When he'd reach over and blow the sawdust into the air, the wood glinted in the sun streaming through the little window like tiny balls of light, pieces of the moon fallen to earth, angel feathers in the underground of this world we had molded together, melted, and then re-forged every time we made something new.

_Try to catch them before they hit the ground_, he would say to me, and I would reach out to his malleable soul and he would lift me up. Together we danced in the light of the sun, invincible. Watching him laugh was genuine joy for me – he made the moments complete. More than once we slept down there together – him in his hammock and me on his stomach, undulating slowly with his low breaths, waiting for morning to come so that we might embrace the light it brought together.
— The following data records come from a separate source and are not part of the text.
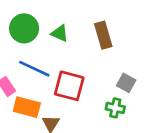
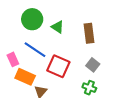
gray square: (126, 83) -> (93, 65), moved

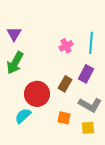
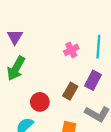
red circle: (37, 94) -> (40, 102), size x0.7

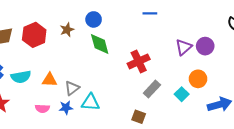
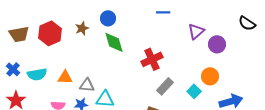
purple triangle: (184, 47) -> (196, 31), moved
gray triangle: (72, 88) -> (87, 85), turned 42

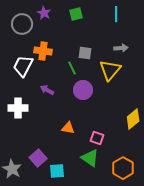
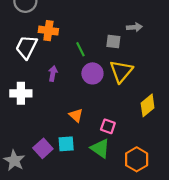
gray square: (85, 53) -> (113, 42), moved
yellow triangle: (110, 70) -> (121, 71), moved
purple arrow: (47, 90) -> (53, 73), turned 72
orange triangle: (68, 128) -> (76, 115), turned 32
cyan square: (57, 171) -> (66, 144), moved

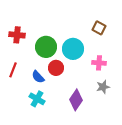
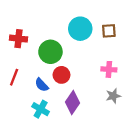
brown square: (99, 28) -> (109, 31), turned -32
cyan circle: (73, 49) -> (80, 29), moved
purple diamond: (76, 100) -> (73, 102), moved

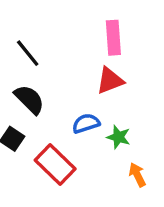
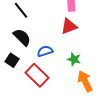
blue semicircle: (86, 123) -> (45, 51), moved
orange arrow: (137, 175) -> (85, 81), size x1.5

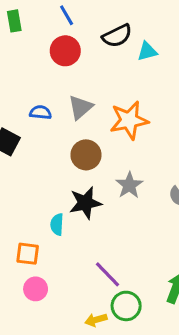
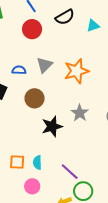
cyan triangle: (147, 51) -> (93, 26), moved
brown circle: (86, 155) -> (35, 98), moved
cyan semicircle: (57, 224) -> (37, 162), moved
pink circle: (36, 289) -> (32, 186), moved

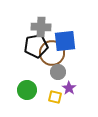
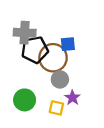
gray cross: (41, 27) -> (25, 33), moved
blue square: (65, 41) -> (68, 44), size x0.6

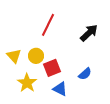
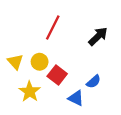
red square: (52, 68) -> (57, 75), turned -30
blue triangle: (60, 89) -> (76, 98), moved

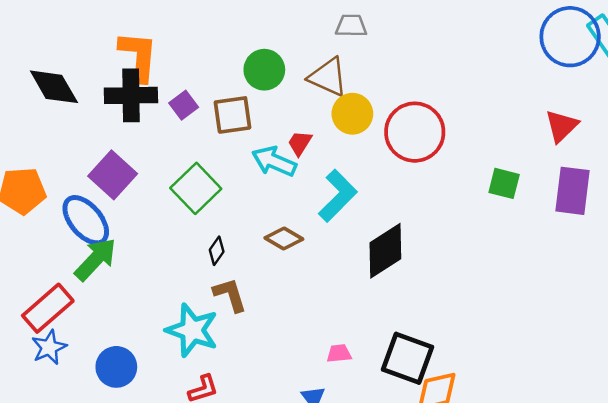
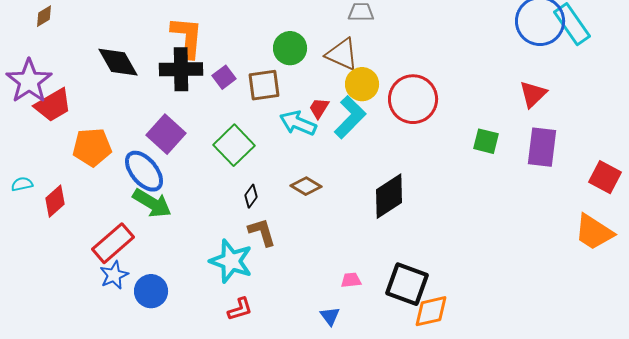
cyan L-shape: (338, 196) -> (350, 117), moved
green arrow: (96, 259) -> (152, 203), turned 78
blue circle: (116, 367) -> (151, 291), moved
And then, one day, the time came for me to leave him, and I walked back up the stairs of that basement, never again to help him with the building of his haven. Somehow, though, he always seemed to leave that door unlocked, and I would still come to sit on the smooth steps and watch him work sometimes – he never knew I was there. I indulged in his hands running over the wood, and the time he spent asleep in his hammock, a pillow on top of his stomach to make up for the weight he'd lost the day I had to leave him. The balls of light that escaped his grasp from that day forward he'd whisper to in the darkness, "_those are for you, baby." _And I'd take them into my soul and hold onto the moment. I was in an ethereal place now – home in my father's basement, loving him as he started on new project: a miniature coffin, ornate and beautiful. We both knew who it was for.

When he left that evening for homemade coffee in the kitchen he brushed right past my faded form on the steps without looking back or down. I could see in his soft, silver eyes he was trying to hold himself back.

I went down to see my last bed. I rubbed my hands along the frame and felt the depressions, the engravings – tasting in my mouth the bittersweet words I knew he could not say – words I knew were gone from his soul and mingling now with the sweat and blood in the wood grain of my coffin.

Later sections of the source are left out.